Optical Character Recognition(OCR) is typically used to detect text from within images. You may have used applications such as scanning a credit card or check with your phone in order for the software to extract important information. The technology used for that is called OCR.
In this workshop we will be taking a look at OCR and implementing our own software that uses a pre-existing OCR library to read the text off any image that we present.
EasyOCR
The library we’ll be taking a look at is easyOCR. EasyOCR is a python package that easily performs optical character recognition. It can be implemented quickly and simply.
Other OCR libraries usually have different dependencies that make them hard to work with, but as the name suggests easyOCR is easy to implement and use. The library supports over 80 languages and is robust even with noisier images.
It was buily using PyTorch which enables us to use CUDA-capable GPUs in order to speed up the detection tremendously.
At the moment easyOCR mainly supports OCR friendly text; text that is easily legible and not handwritten. The library is quickly expanding and plans to eventually support handwritten detection.
For more information on how the model was trained check out their github
Getting Started
For this weeks live coding session we will be implementing easyOCR and using openCV in order to analyze the model’s results. Let’s get started!
Live Coding
Complete Code
Imports
As usual we will begin by loading in our imports. Unlike other libraries built in to Google Colab, in order to use easyOCR we first have to install the library using the python package manager.
!pip install easyocr
We use the exclamation point in Google Colab in order to let the cell know that we are running a command and not python code.

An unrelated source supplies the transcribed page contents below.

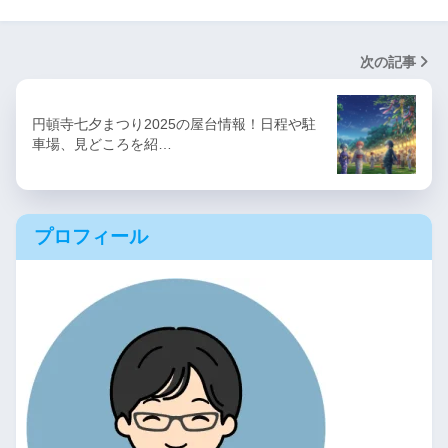
次の記事
円頓寺七夕まつり2025の屋台情報！日程や駐
車場、見どころを紹…
プロフィール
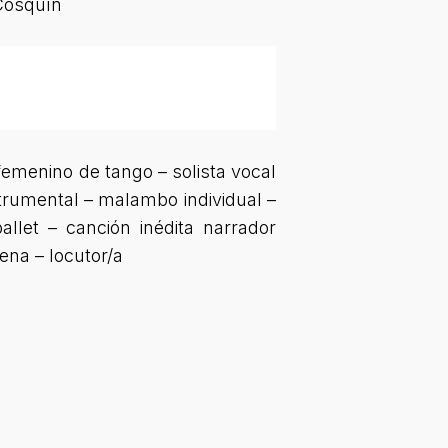
 Cosquín
 femenino de tango – solista vocal
strumental – malambo individual –
allet – canción inédita narrador
ena – locutor/a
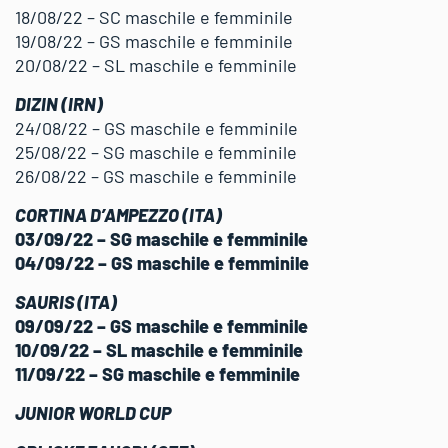
18/08/22 – SC maschile e femminile
19/08/22 – GS maschile e femminile
20/08/22 – SL maschile e femminile
DIZIN (IRN)
24/08/22 – GS maschile e femminile
25/08/22 – SG maschile e femminile
26/08/22 – GS maschile e femminile
CORTINA D’AMPEZZO (ITA)
03/09/22 – SG maschile e femminile
04/09/22 – GS maschile e femminile
SAURIS (ITA)
09/09/22 – GS maschile e femminile
10/09/22 – SL maschile e femminile
11/09/22 – SG maschile e femminile
JUNIOR WORLD CUP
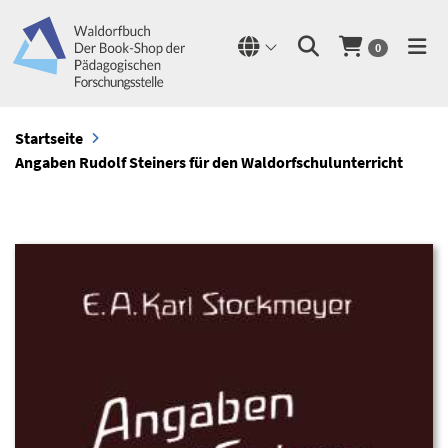
0
Startseite
Angaben Rudolf Steiners für den Waldorfschulunterricht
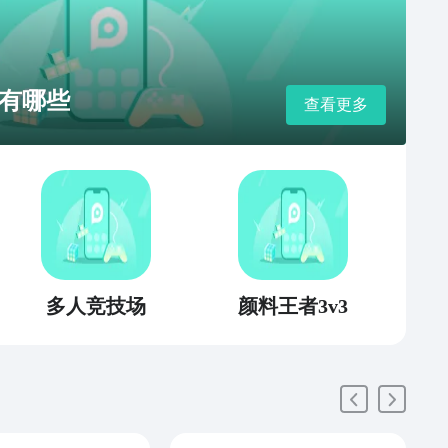
有哪些
查看更多
多人竞技场
颜料王者3v3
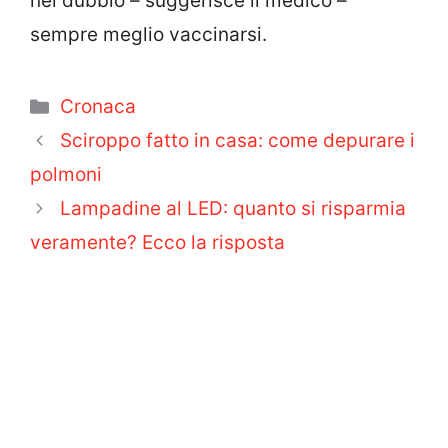
nel dubbio – suggerisce il medico –
sempre meglio vaccinarsi.
Categorie
Cronaca
Sciroppo fatto in casa: come depurare i
polmoni
Lampadine al LED: quanto si risparmia
veramente? Ecco la risposta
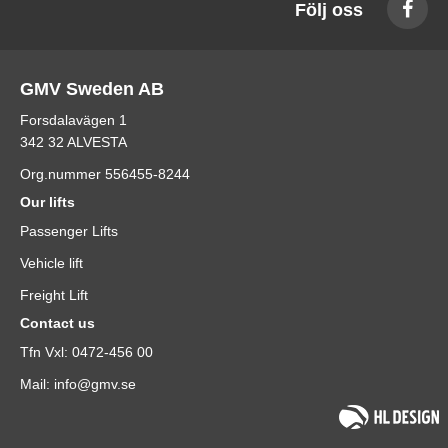
Följ oss
GMV Sweden AB
Forsdalavägen 1
342 32 ALVESTA
Org.nummer 556455-8244
Our lifts
Passenger Lifts
Vehicle lift
Freight Lift
Contact us
Tfn Vxl: 0472-456 00
Mail: info@gmv.se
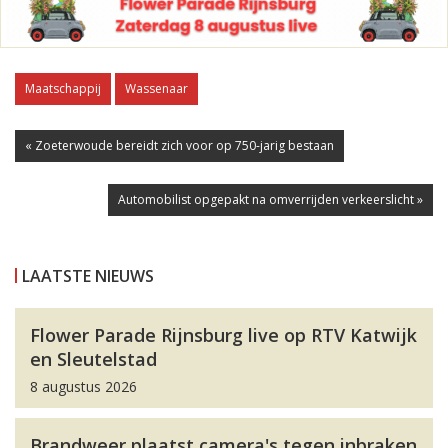
Maatschappij
Wassenaar
« Zoeterwoude bereidt zich voor op 750-jarig bestaan
Automobilist opgepakt na omverrijden verkeerslicht »
LAATSTE NIEUWS
Flower Parade Rijnsburg live op RTV Katwijk
en Sleutelstad
8 augustus 2026
Brandweer plaatst camera's tegen inbraken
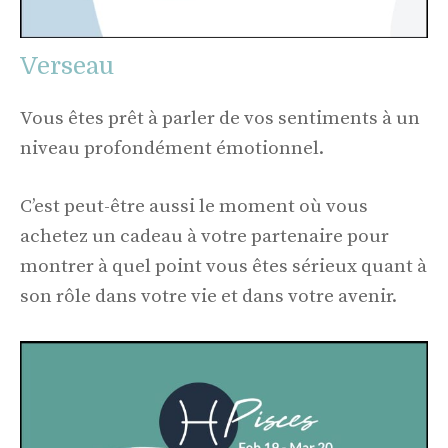
Verseau
Vous êtes prêt à parler de vos sentiments à un
niveau profondément émotionnel.
C’est peut-être aussi le moment où vous
achetez un cadeau à votre partenaire pour
montrer à quel point vous êtes sérieux quant à
son rôle dans votre vie et dans votre avenir.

from easyocr import Reader
import matplotlib.pyplot as plt
import urllib
import cv2
Then we import the rest of our packages.
- easyocr: Used for basic OCR functions we will be implementing
- matplotlib: Used for plotting our images
- urllib: Allows us to grab random pictures from the internet and turn them into interpretable images
- cv2: computer vision library we use to draw on our images
A key thing to note is that we only import Reader from easyocr. Reader is the main class we will be using in order grab text from images which is why it’s the only class/function we need to import from easyocr.
Loading in Images
First we have to pull an image from the web and convert it to a usable format
def url_to_image(url):
resp = urllib.request.urlretrieve(url, 'img_from_web.jpg')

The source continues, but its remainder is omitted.